Si bien es natural compadecerse de aquellos que han sufrido las consecuencias del odio, la solidaridad humana por sí sola no es lo suficientemente fuerte como para obligar a que haya un cambio o progreso verdadero. Así que reclamamos justicia; sin embargo, ni siquiera la justicia humana puede sanar por completo. Quizá corrija una situación en particular y castigue a la persona que ha hecho daño o matado a otra, pero no llega completamente a la raíz y al dolor de la intolerancia y la ira ni sana la victimización.
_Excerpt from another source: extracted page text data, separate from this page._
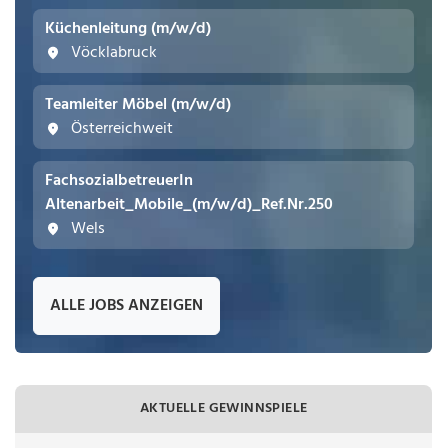
Küchenleitung (m/w/d)
Vöcklabruck
Teamleiter Möbel (m/w/d)
Österreichweit
FachsozialbetreuerIn
Altenarbeit_Mobile_(m/w/d)_Ref.Nr.250
Wels
ALLE JOBS ANZEIGEN
AKTUELLE GEWINNSPIELE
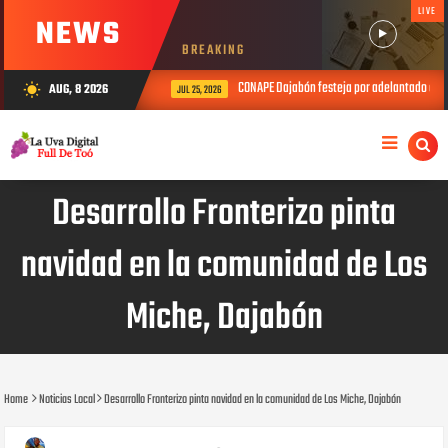
LIVE
NEWS
BREAKING
CONAPE Dajabón festeja por adelantado el Día d
AUG, 8 2026
wb_sunny
JUL 25, 2026
Desarrollo Fronterizo pinta
navidad en la comunidad de Los
Miche, Dajabón
Home
Noticias Local
Desarrollo Fronterizo pinta navidad en la comunidad de Los Miche, Dajabón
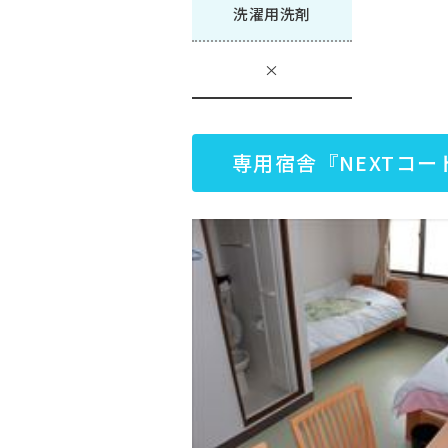
洗濯用洗剤
×
専用宿舎『NEXTコー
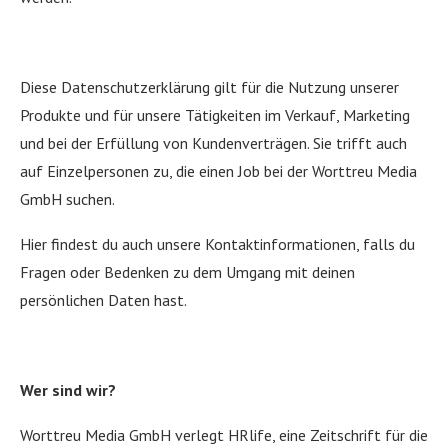
Diese Datenschutzerklärung gilt für die Nutzung unserer
Produkte und für unsere Tätigkeiten im Verkauf, Marketing
und bei der Erfüllung von Kundenverträgen. Sie trifft auch
auf Einzelpersonen zu, die einen Job bei der Worttreu Media
GmbH suchen.
Hier findest du auch unsere Kontaktinformationen, falls du
Fragen oder Bedenken zu dem Umgang mit deinen
persönlichen Daten hast.
Wer sind wir?
Worttreu Media GmbH verlegt HRlife, eine Zeitschrift für die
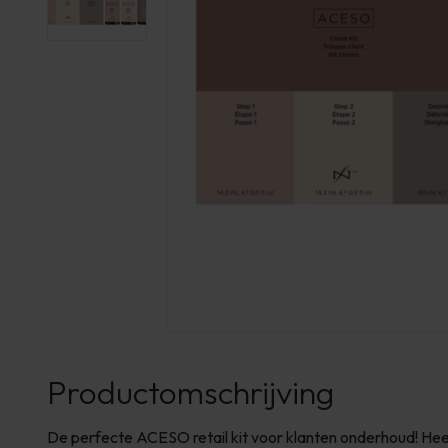
Productomschrijving
De perfecte ACESO retail kit voor klanten onderhoud! Heef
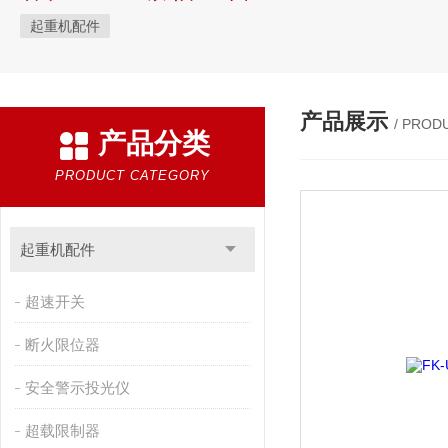
起重机配件
产品展示
/ PROD
产品分类
PRODUCT CATEGORY
起重机配件
超速开关
断火限位器
安全警示投光仪
超载限制器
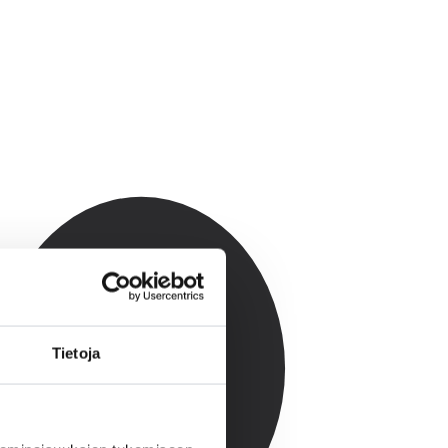
Tietoja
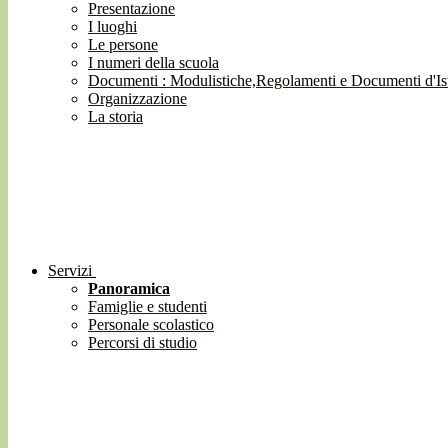
Presentazione
I luoghi
Le persone
I numeri della scuola
Documenti : Modulistiche,Regolamenti e Documenti d'Ist
Organizzazione
La storia
Servizi
Panoramica
Famiglie e studenti
Personale scolastico
Percorsi di studio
No obstante, existe un poder espiritual que puede erradicar el mal. Puede neutralizar el odio, anular la intolerancia y el prejuicio, desacreditar los estereotipos y redimir el comportamiento humano. Puede reparar los corazones rotos y liberarnos del dolor y el temor. Es el poder de Dios, el Amor divino; y probar su impacto sanador comienza en nuestros propios corazones.